Comment 4 Red Hat Bugzilla Rules Engine 2015-10-19 10:52:37 UTC

Target release should be placed once a package build is known to fix a issue. Since this bug is not modified, the target version has been reset. Please use target milestone to plan a fix for a oVirt release.

Comment 5 Sahina Bose 2015-12-11 06:24:53 UTC

Retargeting as this is required for HC mode operations

Comment 6 Sandro Bonazzola 2015-12-22 13:08:36 UTC

Please don't leave bugs assigned to bugs when you take it.

Comment 7 Sahina Bose 2015-12-23 05:32:21 UTC

Moving host checks before moving to maintenance to separate bz

Comment 8 Sandro Bonazzola 2015-12-23 13:41:28 UTC

oVirt 3.6.2 RC1 has been released for testing, moving to ON_QA

Comment 9 Jillian Morgan 2016-01-31 16:28:34 UTC

> Itamar Heim 2015-03-29 04:55:27 EDT
>
>should this be optional?
>should it be blocked if another host in the brick-set is still healing?

> Shubhendu Tripathi 2015-07-14 05:04:44 EDT
>
>The BZs #1213291 and #1196433 would take care of not allowing other
>nodes to maintenance state.

I definitely agree that this should be optional, and definitely NOT the default behaviour, until the two above-noted BZs are implemented as well! As it now, 3.6.2 released with this change will have a very high likelyhood of breaking my oVirt cluster when moving a node to maintenance without performing very careful checks on the nodes first.

Even if the nodes are in a state that is "safe" to stop one of the glusterds, it will unnecessarily require a heal to be performed after re-activating the node.

Perhaps this isn't such a big deal in "big" clusters with dozens of nodes, but on a minimal 3-node cluster, taking one gluster node offline unnecessarily is a big risk.

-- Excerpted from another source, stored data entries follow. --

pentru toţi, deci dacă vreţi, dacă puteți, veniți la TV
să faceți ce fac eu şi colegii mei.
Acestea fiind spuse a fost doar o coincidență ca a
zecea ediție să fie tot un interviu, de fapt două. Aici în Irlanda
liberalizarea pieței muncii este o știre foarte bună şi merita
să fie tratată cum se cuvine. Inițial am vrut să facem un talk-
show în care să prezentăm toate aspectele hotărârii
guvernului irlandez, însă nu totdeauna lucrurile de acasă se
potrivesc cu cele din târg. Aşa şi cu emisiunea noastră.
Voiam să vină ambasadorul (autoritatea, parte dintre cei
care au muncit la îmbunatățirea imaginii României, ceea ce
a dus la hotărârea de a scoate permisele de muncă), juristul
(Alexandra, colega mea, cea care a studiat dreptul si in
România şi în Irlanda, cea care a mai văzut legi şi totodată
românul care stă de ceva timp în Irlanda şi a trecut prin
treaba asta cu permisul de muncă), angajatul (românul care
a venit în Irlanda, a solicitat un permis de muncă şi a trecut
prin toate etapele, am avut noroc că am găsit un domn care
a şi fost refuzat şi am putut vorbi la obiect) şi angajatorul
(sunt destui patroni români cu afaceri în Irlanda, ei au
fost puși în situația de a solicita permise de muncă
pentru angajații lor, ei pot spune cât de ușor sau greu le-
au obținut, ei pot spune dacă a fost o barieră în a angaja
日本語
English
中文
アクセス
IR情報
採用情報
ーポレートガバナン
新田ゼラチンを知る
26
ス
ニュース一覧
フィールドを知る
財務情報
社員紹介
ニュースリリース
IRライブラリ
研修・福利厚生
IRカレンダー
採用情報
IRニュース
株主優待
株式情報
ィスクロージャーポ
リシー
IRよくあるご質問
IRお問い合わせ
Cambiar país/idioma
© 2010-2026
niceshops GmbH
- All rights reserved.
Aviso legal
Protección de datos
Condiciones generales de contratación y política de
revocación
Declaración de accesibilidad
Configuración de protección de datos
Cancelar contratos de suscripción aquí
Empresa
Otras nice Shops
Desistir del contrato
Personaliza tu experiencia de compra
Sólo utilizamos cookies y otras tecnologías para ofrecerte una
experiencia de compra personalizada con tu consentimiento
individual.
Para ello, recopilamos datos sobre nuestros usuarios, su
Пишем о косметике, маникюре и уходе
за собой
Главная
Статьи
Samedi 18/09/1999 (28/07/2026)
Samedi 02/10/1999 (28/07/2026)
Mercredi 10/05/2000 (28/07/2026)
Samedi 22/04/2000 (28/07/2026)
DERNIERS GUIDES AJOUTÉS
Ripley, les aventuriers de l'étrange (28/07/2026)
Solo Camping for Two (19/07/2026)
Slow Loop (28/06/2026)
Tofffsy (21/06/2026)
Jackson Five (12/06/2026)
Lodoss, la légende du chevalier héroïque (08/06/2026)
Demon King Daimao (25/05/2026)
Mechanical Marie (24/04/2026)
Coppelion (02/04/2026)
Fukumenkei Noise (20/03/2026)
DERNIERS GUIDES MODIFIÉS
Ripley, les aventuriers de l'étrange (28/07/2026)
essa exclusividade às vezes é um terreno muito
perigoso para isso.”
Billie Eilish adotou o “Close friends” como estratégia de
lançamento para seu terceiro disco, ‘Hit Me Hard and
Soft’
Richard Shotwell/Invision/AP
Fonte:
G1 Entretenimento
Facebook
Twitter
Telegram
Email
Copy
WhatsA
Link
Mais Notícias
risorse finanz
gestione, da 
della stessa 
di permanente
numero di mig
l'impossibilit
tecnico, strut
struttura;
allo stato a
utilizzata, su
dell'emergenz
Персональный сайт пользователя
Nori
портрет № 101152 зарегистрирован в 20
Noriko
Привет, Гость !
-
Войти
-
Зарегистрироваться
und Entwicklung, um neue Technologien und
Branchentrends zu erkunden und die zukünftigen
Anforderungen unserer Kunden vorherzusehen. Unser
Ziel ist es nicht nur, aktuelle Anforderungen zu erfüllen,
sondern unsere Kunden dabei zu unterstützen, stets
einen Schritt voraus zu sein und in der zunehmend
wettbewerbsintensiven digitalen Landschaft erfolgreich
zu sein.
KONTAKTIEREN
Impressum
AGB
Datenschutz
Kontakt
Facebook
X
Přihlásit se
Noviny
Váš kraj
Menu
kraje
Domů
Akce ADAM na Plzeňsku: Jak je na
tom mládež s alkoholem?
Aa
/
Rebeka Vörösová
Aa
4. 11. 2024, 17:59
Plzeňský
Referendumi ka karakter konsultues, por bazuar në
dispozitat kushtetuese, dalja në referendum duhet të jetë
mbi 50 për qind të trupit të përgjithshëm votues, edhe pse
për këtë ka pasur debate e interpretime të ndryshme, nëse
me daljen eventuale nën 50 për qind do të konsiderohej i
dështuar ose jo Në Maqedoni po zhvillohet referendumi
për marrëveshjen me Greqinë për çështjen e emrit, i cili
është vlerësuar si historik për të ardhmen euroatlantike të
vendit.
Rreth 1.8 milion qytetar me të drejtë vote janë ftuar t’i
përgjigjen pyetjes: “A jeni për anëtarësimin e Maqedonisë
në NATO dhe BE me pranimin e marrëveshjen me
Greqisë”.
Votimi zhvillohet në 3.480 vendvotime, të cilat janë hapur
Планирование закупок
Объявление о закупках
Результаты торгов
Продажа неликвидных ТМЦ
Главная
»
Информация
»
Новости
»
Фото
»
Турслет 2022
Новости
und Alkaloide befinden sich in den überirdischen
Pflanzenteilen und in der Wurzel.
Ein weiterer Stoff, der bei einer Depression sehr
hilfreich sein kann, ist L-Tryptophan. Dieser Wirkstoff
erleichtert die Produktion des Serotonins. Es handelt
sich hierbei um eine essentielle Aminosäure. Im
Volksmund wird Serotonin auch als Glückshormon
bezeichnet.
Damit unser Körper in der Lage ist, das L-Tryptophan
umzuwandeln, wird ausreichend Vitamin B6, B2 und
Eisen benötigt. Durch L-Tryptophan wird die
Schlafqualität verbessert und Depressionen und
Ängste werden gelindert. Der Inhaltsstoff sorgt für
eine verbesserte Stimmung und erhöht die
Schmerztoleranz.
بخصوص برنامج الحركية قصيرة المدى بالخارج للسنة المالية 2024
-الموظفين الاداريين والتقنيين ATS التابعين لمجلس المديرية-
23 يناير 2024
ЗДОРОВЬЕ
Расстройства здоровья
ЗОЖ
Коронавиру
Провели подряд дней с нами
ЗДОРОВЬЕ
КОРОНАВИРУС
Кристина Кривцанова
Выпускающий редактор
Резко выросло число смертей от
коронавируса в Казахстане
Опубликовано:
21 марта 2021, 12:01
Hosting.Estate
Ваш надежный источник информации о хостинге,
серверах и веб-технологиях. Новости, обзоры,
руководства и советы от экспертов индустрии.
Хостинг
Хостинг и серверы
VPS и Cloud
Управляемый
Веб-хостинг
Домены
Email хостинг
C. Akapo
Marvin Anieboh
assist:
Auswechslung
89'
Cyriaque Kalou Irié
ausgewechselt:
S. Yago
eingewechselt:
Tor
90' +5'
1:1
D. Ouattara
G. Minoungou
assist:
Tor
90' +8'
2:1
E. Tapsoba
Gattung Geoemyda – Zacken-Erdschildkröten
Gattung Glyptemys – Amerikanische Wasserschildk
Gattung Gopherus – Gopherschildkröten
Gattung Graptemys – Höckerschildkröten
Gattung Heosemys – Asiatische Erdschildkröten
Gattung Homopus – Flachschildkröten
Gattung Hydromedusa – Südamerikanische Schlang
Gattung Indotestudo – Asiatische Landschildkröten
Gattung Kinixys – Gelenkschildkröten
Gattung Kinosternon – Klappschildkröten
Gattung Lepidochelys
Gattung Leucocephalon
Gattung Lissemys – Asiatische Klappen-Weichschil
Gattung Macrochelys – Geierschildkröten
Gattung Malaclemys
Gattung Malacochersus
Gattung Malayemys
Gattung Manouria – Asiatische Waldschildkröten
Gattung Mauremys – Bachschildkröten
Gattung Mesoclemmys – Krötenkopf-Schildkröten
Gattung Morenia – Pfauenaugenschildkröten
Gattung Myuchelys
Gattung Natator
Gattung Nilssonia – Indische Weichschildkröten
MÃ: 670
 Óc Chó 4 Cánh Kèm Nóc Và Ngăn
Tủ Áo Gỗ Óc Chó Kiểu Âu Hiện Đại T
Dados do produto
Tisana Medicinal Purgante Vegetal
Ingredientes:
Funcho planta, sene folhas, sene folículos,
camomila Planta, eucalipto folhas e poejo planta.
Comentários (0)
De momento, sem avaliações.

There are many reasons to want to put the VDSM/hypervisor into maintenance, but NOT disrupt the gluster daemons on the same node!

As it works now (<= 3.6.1) I can safely move a node to maintenance, from the vdsm/hypervisor point-of-view without affecting the operational state of the gluster volumes.

I am now stuck on 3.6.1 until this change is reverted or augmented to be optional when placing a node into maintenance.

I recommend that this change be reverted, and this BZ should be set to depend on the two above-noted BZs.

Comment 11 Sahina Bose 2016-02-01 08:51:15 UTC

Will rework this to make it optional, agree with the user's concerns.

Raised bug 1303539 to track it.

Comment 12 SATHEESARAN 2016-02-25 10:29:24 UTC

Tested with RHEV 3.6.3.3 and RHGS 3.1.2 RC ( glusterfs-3.7.5.19.el7rhgs )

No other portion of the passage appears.